Steamboat and Steamship

A steamboat is a ship that uses a steam engine or steam turbine to propel itself.

The Belle of Louisville. By Bo

The first steamboats were paddle steamboats. Some had a paddle wheel on the back. Others had two wheels on the sides.

The first steam-powered ship was a paddle steamer named Pyroscaphe built in France in 1783 by Marquis Claude de Jouffroy. It was powered by a Newcomen steam engine. At its first demonstration on July 15, 1783, Pyroscaphe traveled upstream on the River Saône for some fifteen minutes before the engine failed.

The first reliably-working steamboat was a paddle steamer built by John Fitch. A successful trial run of his steamboat.
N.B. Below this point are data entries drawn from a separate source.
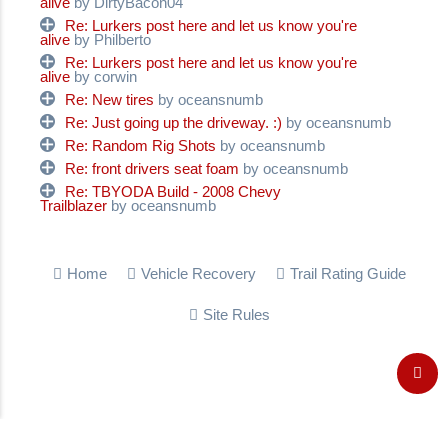
alive
by DirtyBacon04
Re: Lurkers post here and let us know you're
alive
by Philberto
Re: Lurkers post here and let us know you're
alive
by corwin
Re: New tires
by oceansnumb
Re: Just going up the driveway. :)
by oceansnumb
Re: Random Rig Shots
by oceansnumb
Re: front drivers seat foam
by oceansnumb
Re: TBYODA Build - 2008 Chevy
Trailblazer
by oceansnumb
Home
Vehicle Recovery
Trail Rating Guide
Site Rules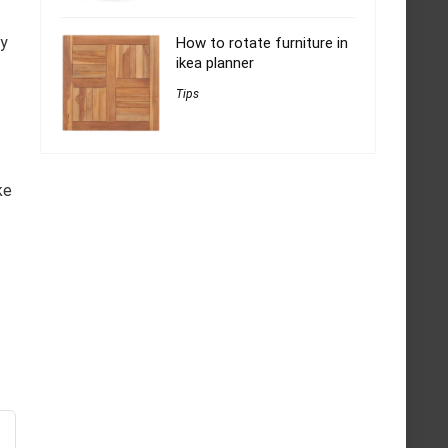
ly
How to rotate furniture in
ikea planner
Tips
ke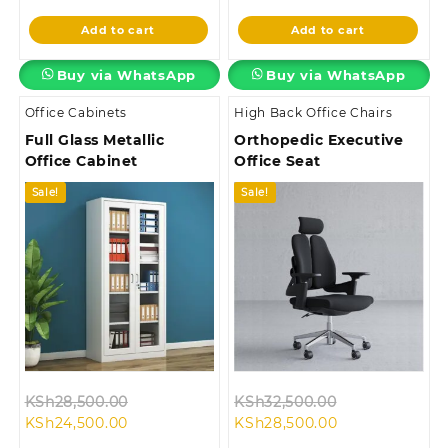
is:
KSh45,000.00.
is:
KSh32,500.00
Add to cart
Add to cart
KSh38,500.00.
KSh26,500.00.
Buy via WhatsApp
Buy via WhatsApp
Office Cabinets
High Back Office Chairs
Full Glass Metallic
Orthopedic Executive
Office Cabinet
Office Seat
Sale!
Sale!
Original
Original
KSh
28,500.00
KSh
32,500.00
Current
price
Current
price
KSh
24,500.00
KSh
28,500.00
price
was:
price
was:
Perseverance, was made on the Delaware River on August 22, 1787.

The following year, Fitch began operating a regular commercial service along the Delaware River between Philadelphia and Burlington, New Jersey, carrying as many as 30 passengers. The Perseverance was not a commercial success, as this travel route was adequately covered by relatively good wagon roads.

Model of the "Perseverance" By Dr. Karl-Heinz Hochhaus

Britain's first practical steamboat was a tug, the Charlotte Dundas, designed by William Symington (1763–1831). It was first used in 1802 on the Forth-Clyde canal in Scotland.

Robert Fulton's North River Steamboat left New York City for Albany, New York on the Hudson River on August 17, 1807, inaugurating the first commercial steamboat service in the world. Fulton's steamboat could travel from New York City to Albany in 32 hours and was the first steam-powered passenger marine vehicle that could make money.

The 1909 replica of the North River Steamboat

The first passenger-carrying steamboat in Europe was the Comet, designed by the Scottish engineer Henry Bell (1767-1830), which was launched in 1812 on the River Clyde. The steamboat, named after a celebrated comet of that time, was of 30 tons burthen, with an engine of three horsepower. Bell initially advertised a three times a week passenger service travelling between Glasgow, Greenock and Helensburgh. Soon afterwards the journey was extended to Oban and Fort-William, the entire voyage taking four days.

New Orleans was the first steamship on the western waters of the United States. After a trial trip around Pittsburgh, New Orleans steamed for New Orleans on October 20, 1811 on first the Ohio River, then the Mississippi River. It arrived in its namesake city on January 10, 1812, to complete its maiden voyage.

When the U.S. vessel SS Savannah arrived at Liverpool, England, on June 20, 1819, she became the first steam-propelled vessel to cross the Atlantic Ocean, although most of the journey was made under sail.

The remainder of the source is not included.